The task:
State only the count of lines in the listing below that hold "their".

Extracted entries:
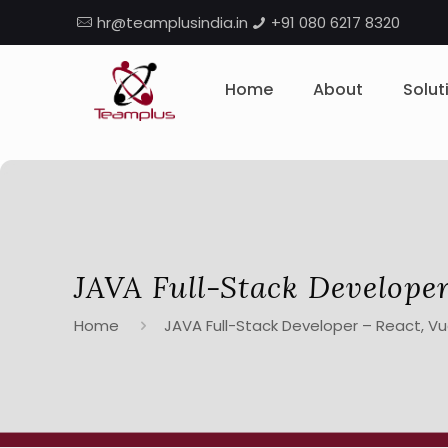
hr@teamplusindia.in
+91 080 6217 8320
Home
About
Solut
JAVA Full-Stack Developer
Home
JAVA Full-Stack Developer – React, Vue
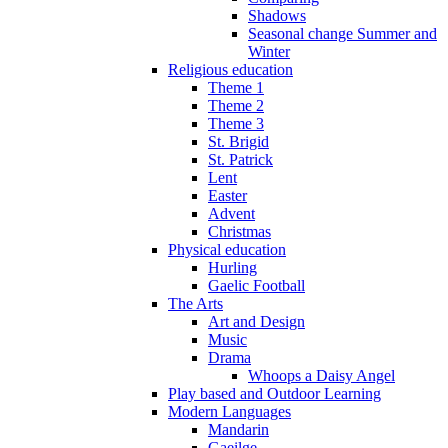
Shadows
Seasonal change Summer and
Winter
Religious education
Theme 1
Theme 2
Theme 3
St. Brigid
St. Patrick
Lent
Easter
Advent
Christmas
Physical education
Hurling
Gaelic Football
The Arts
Art and Design
Music
Drama
Whoops a Daisy Angel
Play based and Outdoor Learning
Modern Languages
Mandarin
Gaeilge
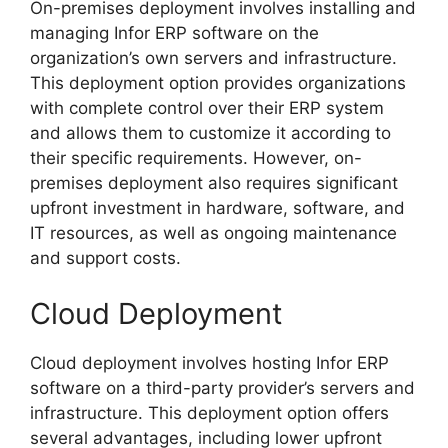
On-premises deployment involves installing and
managing Infor ERP software on the
organization’s own servers and infrastructure.
This deployment option provides organizations
with complete control over their ERP system
and allows them to customize it according to
their specific requirements. However, on-
premises deployment also requires significant
upfront investment in hardware, software, and
IT resources, as well as ongoing maintenance
and support costs.
Cloud Deployment
Cloud deployment involves hosting Infor ERP
software on a third-party provider’s servers and
infrastructure. This deployment option offers
several advantages, including lower upfront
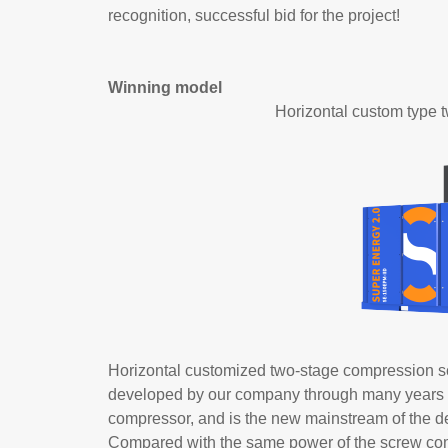
recognition, successful bid for the project!
Winning model
Horizontal custom type
Horizontal customized two-stage compression s
developed by our company through many years of ef
compressor, and is the new mainstream of the d
Compared with the same power of the screw comp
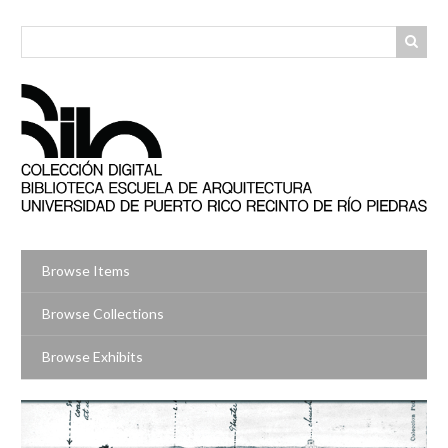
Skip
to
main
content
Browse Items
Browse Collections
Browse Exhibits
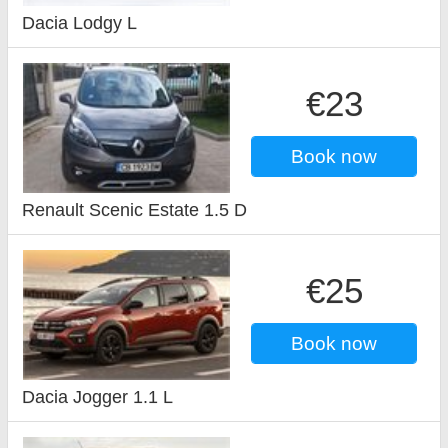
Dacia Lodgy L
€23
Book now
Renault Scenic Estate 1.5 D
€25
Book now
Dacia Jogger 1.1 L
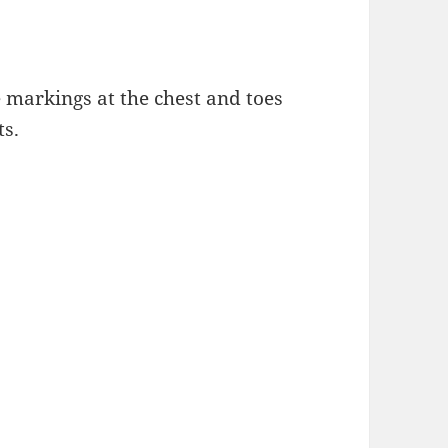
e markings at the chest and toes
ts.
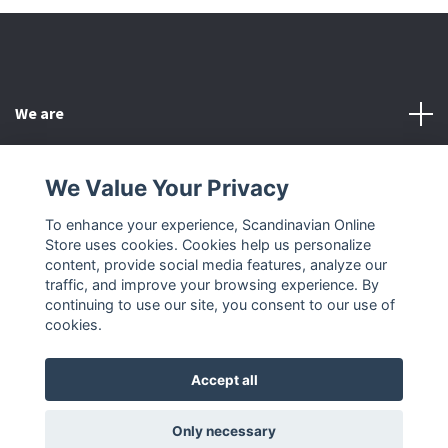
We are
Customer Service
We Value Your Privacy
To enhance your experience, Scandinavian Online
Other
Store uses cookies. Cookies help us personalize
content, provide social media features, analyze our
Social Media
traffic, and improve your browsing experience. By
continuing to use our site, you consent to our use of
cookies.
Accept all
© 2026 Scandinavian Online Store
Only necessary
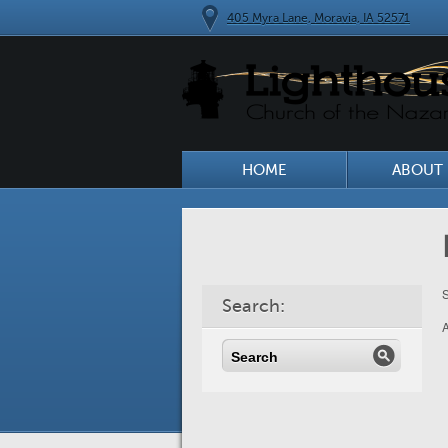
405 Myra Lane, Moravia, IA 52571
HOME
ABOUT 
S
Search:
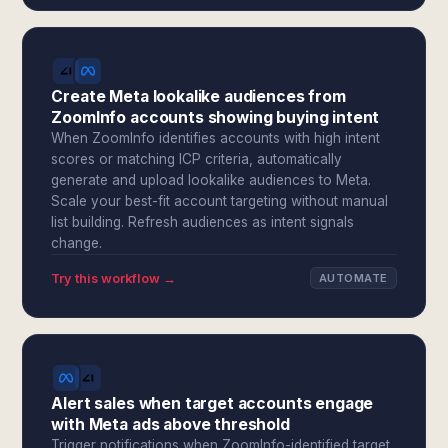
Create Meta lookalike audiences from
ZoomInfo accounts showing buying intent
When ZoomInfo identifies accounts with high intent
scores or matching ICP criteria, automatically
generate and upload lookalike audiences to Meta.
Scale your best-fit account targeting without manual
list building. Refresh audiences as intent signals
change.
Try this workflow →
AUTOMATE
Alert sales when target accounts engage
with Meta ads above threshold
Trigger notifications when ZoomInfo-identified target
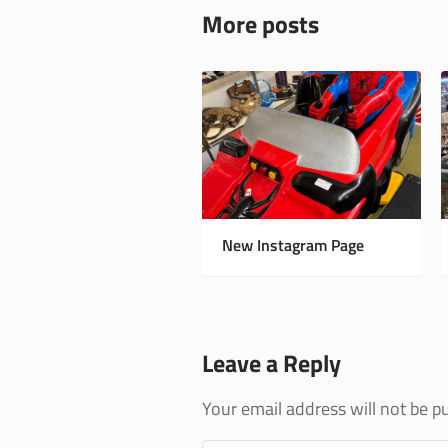
More posts
New Instagram Page
Leave a Reply
Your email address will not be p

Solution to the exercise:
2